With that the door opened and May walked in... She looked at me with her beautiful grin... She turned and hugged her sister and Double-D before they

left. She turned to me, her eyes puffy and watery... At that moment, the world stopped... Then she ran to me and glomped me! She started kissing all over

my head like an obsessed mother with her baby. She relented to look me dead in the eyes... then Kevin walked in... I looked at him with the tears in

my eyes... "uh... Hey, I just wanted to come in here, and give you something..." he walked over to May who stood up in defence of me... "Back off Jock!"

she yelled, slapping Kevin. He took it and ignored her. "I just wanted to say first... I never wanted this to happen to you... There is no excuse for what I did.

And all I know is that if I could have, I would have made it so you had never had to of gone through that... But I can't so I leave this with you." With that

Kevin dropped in front of me... My Diary... and a second Book... "What? What is this?" Kevin chuckled a second... "My uh... my own Journal... Give it a

read sometime." with that a police officer came in. "Alright boy, your five minutes are over, we're goin'..." Kevin nodded and looked at me one more time.

"Goodbye Nazz..."


Dear Diary,

I never saw Kevin again... After doing his time... some say that Kevin went to another state and is there to this day... Some say he killed himself while in

Jail... But I leave his future to his own hands... I have more personable matters at hand... Me and May have officially called ourselves out on it... We are in Love!

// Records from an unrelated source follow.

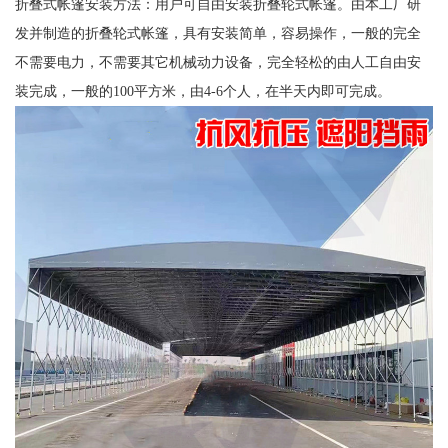
折叠式帐篷安装方法：用户可自由安装折叠轮式帐篷。由本工厂研
发并制造的折叠轮式帐篷，具有安装简单，容易操作，一般的完全
不需要电力，不需要其它机械动力设备，完全轻松的由人工自由安
装完成，一般的100平方米，由4-6个人，在半天内即可完成。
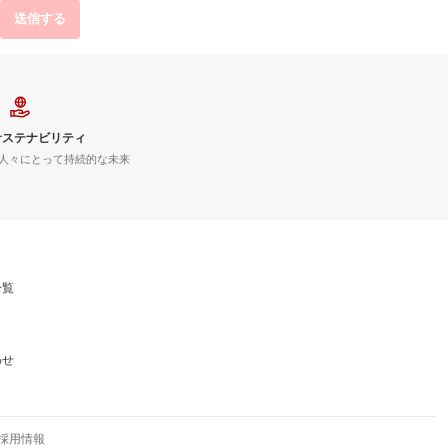
送信する
サステナビリティ
人々にとって持続的な未来
一覧
わせ
採用情報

Isn't it exciting!? We have the blessings of everyone! Even our parents! I guess even they can be cool sometimes, huh? Well anyways! It's been a long long time

the last time I saw 'him'... you know who! Ed! And I have to say... This is the best I've felt in a long time... I can't help but think from time to time... maybe... just

maybe... Ed was watching from above... and he saw what was happening... He was there! He brought me back to Earth... so if I'm right... and this doesn't

sound too crazy! ...Maybe... just Maybe Ed saved me... So I guess... Thank You Ed...

Love,

Nazzy: )

p.s. - Marie and Double-D are soooooo in Love!!!!